Airports & Airlines
Ecuador has two international airports.
Aeropuerto Internacional Mariscal Sucre Quito's airport is located about 38km east of the center.
Aeropuerto José Joaquín de Olmedo Guayaquil’s airport is just a few kilometers from downtown.
TAME Ecuador’s main airline; it has had a good safety record in recent years, with a modern fleet of Boeing, Airbus and Embraer aircraft as well as several turboprop ATRs.
LATAM Flies internationally to New York and various cities in Peru, Argentina, Chile, Brazil and Bolivia.
Ticket prices are highest during tourist high seasons: mid-June through early September, and December through mid-January. Working with a travel agent that deals specifically in Latin American travel is usually an advantage.
Departure tax is now included in ticket prices rather than payable at the airport.
Peru and Colombia are the only countries sharing borders with Ecuador. If you are entering or leaving Ecuador, border formalities are straightforward if your documents are in order. No taxes are levied on tourists when entering or exiting overland.
If you’ve overstayed the allowed time on your T3 visa (90 days – consecutive or not – per year, beginning on your stamped entry date), you’ll have to pay a hefty fine or you will be sent back to Quito. If you don’t have an entrada (entrance) stamp, you will also be sent back.
At the time of research, hundreds of Venezuelan citizens were flooding the Ecuadorian border with Colombia daily: officially, 50,000 settled in the country in 2018, although the unofficial number is far greater. Some travelers we spoke with were delayed for several hours in this logjam at the border.
The main border crossing to Colombia is via Tulcán in the northern highlands, currently the only safe place to cross into Colombia. The border crossing north of Lago Agrio in the Oriente is unsafe due to smuggling and conflict in Colombia, while San Lorenzo on the coast is experiencing drug and ex-FARC activity cross-border danger.
There are three important border posts connecting Ecuador and Peru.
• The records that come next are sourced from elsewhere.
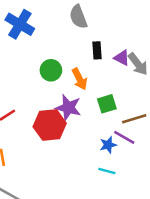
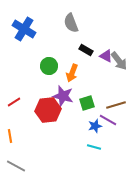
black rectangle: (97, 50) -> (86, 50), turned -56
orange arrow: (80, 79) -> (72, 73), turned 48
green square: (107, 104) -> (87, 103), moved

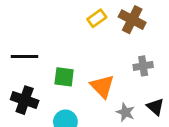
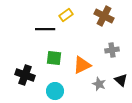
yellow rectangle: (97, 18) -> (66, 15), moved
black line: (25, 56) -> (45, 29), moved
orange triangle: (102, 86) -> (82, 65), turned 48

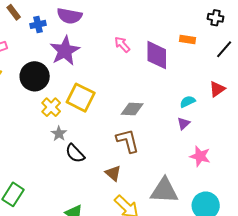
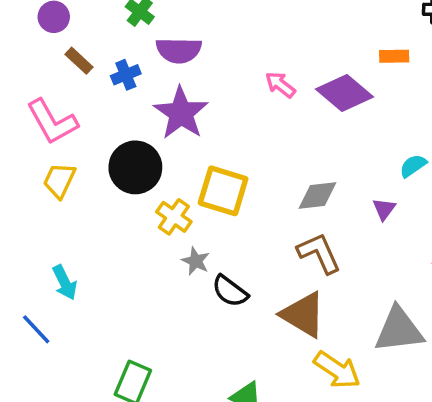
purple diamond: (157, 55) -> (345, 93), turned -40
purple triangle: (184, 123) -> (384, 209), moved
brown triangle: (113, 173) -> (303, 315), size x1.6

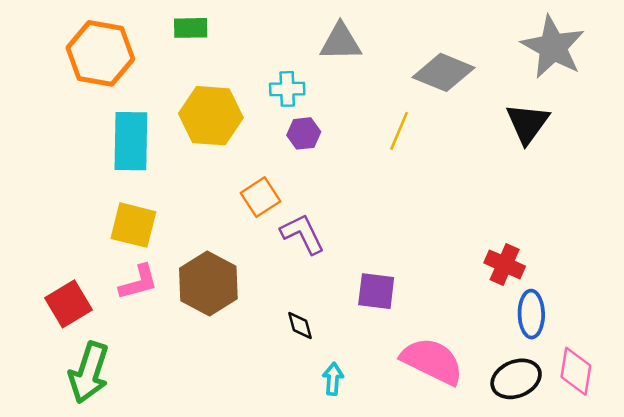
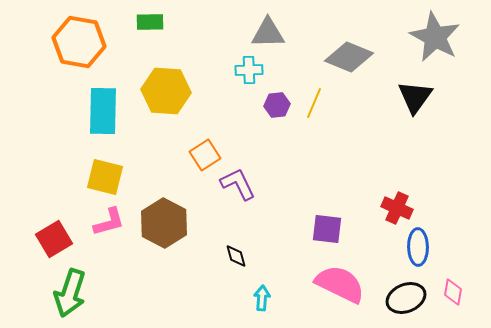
cyan cross: (287, 89) -> (249, 70), moved
purple hexagon: (304, 133) -> (277, 105), moved
purple square: (376, 291) -> (327, 229), moved
pink diamond: (576, 371) -> (453, 292), size x0.7

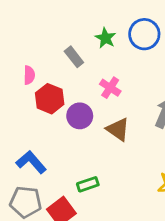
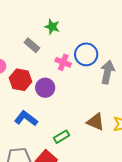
blue circle: (144, 34) -> (86, 54), moved
brown triangle: (118, 129) -> (96, 122), moved
blue L-shape: (31, 162) -> (26, 118), moved

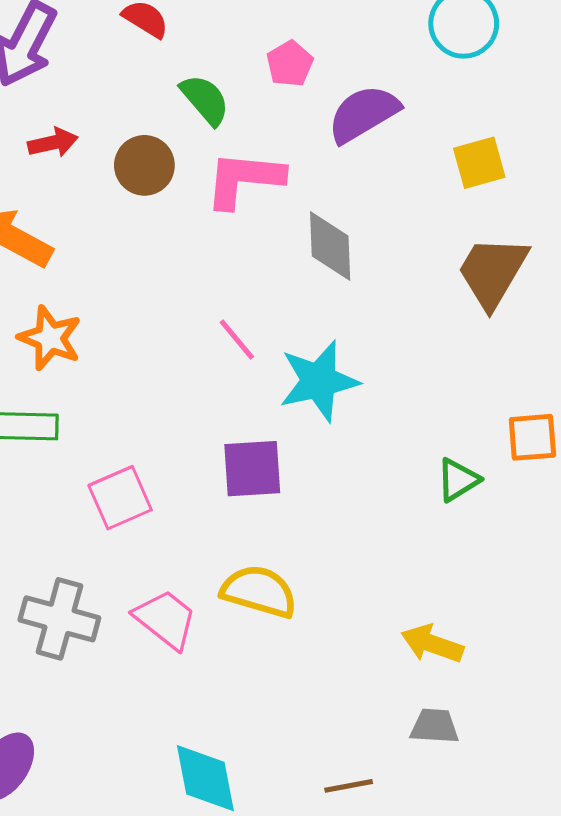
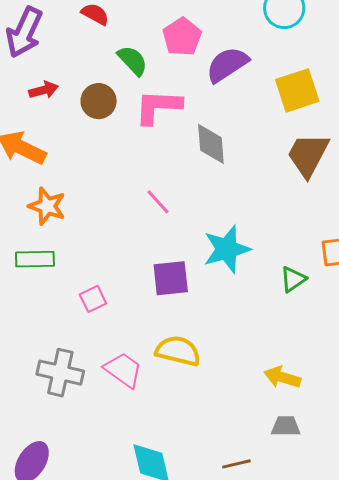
pink pentagon: (290, 64) -> (182, 37), size x1.4
yellow square: (479, 163) -> (297, 90), size x1.4
cyan star: (319, 381) -> (227, 249), moved
pink square: (120, 498) -> (93, 299), size x0.7

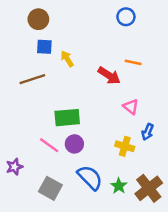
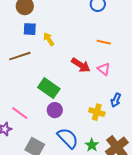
red arrow: (109, 76) -> (81, 65), moved
pink triangle: (131, 107) -> (104, 69), moved
green rectangle: (67, 118) -> (49, 88), turned 40
pink line: (49, 145) -> (20, 113), moved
Huaquillas This crossing, south of Machala, gets most of the international traffic between the two countries. It consists of side-by-side border posts on the highway a few kilometers north of town. Buses to Huaquillas don't stop at this border post, though international buses (Ecuador–Peru) do stop there and wait for everyone to complete the formalities. Another option is simply hiring a taxi from Huaquillas to take you out to the border post and back.
Macará Increasingly popular because it’s more relaxed than the Huaquillas crossing, and the journey from Loja in the southern highlands is beautiful. Direct buses run between Loja and Piura, Peru (eight hours) via Macará, and wait for you at the border while you take care of formalities; it’s easy.
La Balsa at Zumba South of Vilcabamba, this little-used crossing is remote and interesting and gets little traffic. People often hang out in Vilcabamba for a few days before heading to Zumba and Peru.
Busing into Ecuador from Colombia or Peru is straightforward and usually requires walking across one of the international borders and catching another bus once you’re across (this is more complicated in Huaquillas, though). Some international bus companies offer direct, long-haul services from major cities such as Lima and Bogotá.
Car & Motorcycle
Driving a private vehicle into Ecuador can be a huge hassle, depending largely upon the mood of the official who stops you at the border. To bring your car into Ecuador, you are officially required to have a Carnet de Passage en Douane (CPD), an internationally recognized customs document that allows you to temporarily ‘import’ a vehicle into Ecuador without paying an import tax. The document is issued through an automobile club in the country where the car is registered, and you are strongly advised to obtain one well in advance. Motorcycles seem to present fewer hassles at the border, but be sure your paperwork is in order, too.
It is possible but time-consuming to travel down the Río Napo from Ecuador to Peru, joining the Amazon near Iquitos. The border facilities are minimal, and the boats doing the journey are infrequent. It is also geographically possible to travel down Río Putumayo into Colombia and Peru, but this is a dangerous region because of drug smuggling and terrorism, and is not recommended.